*Task brief*
Transcribe only the lines between the first line of the records and the line containing "experiments to Dynatrace to ease correlation.", inclusive, exactly as written.

Collected data
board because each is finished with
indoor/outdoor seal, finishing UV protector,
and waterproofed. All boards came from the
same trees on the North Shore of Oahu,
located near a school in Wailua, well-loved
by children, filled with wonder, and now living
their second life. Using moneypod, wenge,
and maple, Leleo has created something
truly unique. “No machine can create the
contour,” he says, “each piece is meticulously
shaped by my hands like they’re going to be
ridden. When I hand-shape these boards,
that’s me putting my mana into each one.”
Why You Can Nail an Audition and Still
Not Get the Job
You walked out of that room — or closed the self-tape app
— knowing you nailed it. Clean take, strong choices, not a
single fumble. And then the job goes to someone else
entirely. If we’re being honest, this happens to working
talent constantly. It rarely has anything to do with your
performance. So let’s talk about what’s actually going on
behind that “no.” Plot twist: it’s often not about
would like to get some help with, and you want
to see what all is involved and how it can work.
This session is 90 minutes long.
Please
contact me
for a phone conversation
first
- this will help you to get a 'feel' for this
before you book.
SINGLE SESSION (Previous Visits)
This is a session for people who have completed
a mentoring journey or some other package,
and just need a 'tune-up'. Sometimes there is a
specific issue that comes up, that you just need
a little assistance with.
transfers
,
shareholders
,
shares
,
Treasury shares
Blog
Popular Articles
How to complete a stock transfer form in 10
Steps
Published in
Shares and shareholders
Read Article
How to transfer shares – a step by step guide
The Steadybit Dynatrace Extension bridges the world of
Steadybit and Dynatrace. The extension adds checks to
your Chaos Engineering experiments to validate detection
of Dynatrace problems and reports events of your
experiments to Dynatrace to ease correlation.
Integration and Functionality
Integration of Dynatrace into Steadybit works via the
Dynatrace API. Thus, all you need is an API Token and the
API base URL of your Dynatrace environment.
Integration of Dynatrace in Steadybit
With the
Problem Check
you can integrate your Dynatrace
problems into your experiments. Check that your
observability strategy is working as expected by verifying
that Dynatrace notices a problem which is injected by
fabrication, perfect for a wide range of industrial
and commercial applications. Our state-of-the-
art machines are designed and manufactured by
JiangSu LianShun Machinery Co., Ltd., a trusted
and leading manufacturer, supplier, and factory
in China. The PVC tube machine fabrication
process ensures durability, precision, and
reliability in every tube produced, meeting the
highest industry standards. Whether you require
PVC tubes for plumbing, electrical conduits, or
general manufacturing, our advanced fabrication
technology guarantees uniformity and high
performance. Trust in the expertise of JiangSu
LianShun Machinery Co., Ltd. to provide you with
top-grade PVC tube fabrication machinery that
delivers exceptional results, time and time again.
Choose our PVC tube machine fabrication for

*Response area*
board because each is finished with
indoor/outdoor seal, finishing UV protector,
and waterproofed. All boards came from the
same trees on the North Shore of Oahu,
located near a school in Wailua, well-loved
by children, filled with wonder, and now living
their second life. Using moneypod, wenge,
and maple, Leleo has created something
truly unique. “No machine can create the
contour,” he says, “each piece is meticulously
shaped by my hands like they’re going to be
ridden. When I hand-shape these boards,
that’s me putting my mana into each one.”
Why You Can Nail an Audition and Still
Not Get the Job
You walked out of that room — or closed the self-tape app
— knowing you nailed it. Clean take, strong choices, not a
single fumble. And then the job goes to someone else
entirely. If we’re being honest, this happens to working
talent constantly. It rarely has anything to do with your
performance. So let’s talk about what’s actually going on
behind that “no.” Plot twist: it’s often not about
would like to get some help with, and you want
to see what all is involved and how it can work.
This session is 90 minutes long.
Please
contact me
for a phone conversation
first
- this will help you to get a 'feel' for this
before you book.
SINGLE SESSION (Previous Visits)
This is a session for people who have completed
a mentoring journey or some other package,
and just need a 'tune-up'. Sometimes there is a
specific issue that comes up, that you just need
a little assistance with.
transfers
,
shareholders
,
shares
,
Treasury shares
Blog
Popular Articles
How to complete a stock transfer form in 10
Steps
Published in
Shares and shareholders
Read Article
How to transfer shares – a step by step guide
The Steadybit Dynatrace Extension bridges the world of
Steadybit and Dynatrace. The extension adds checks to
your Chaos Engineering experiments to validate detection
of Dynatrace problems and reports events of your
experiments to Dynatrace to ease correlation.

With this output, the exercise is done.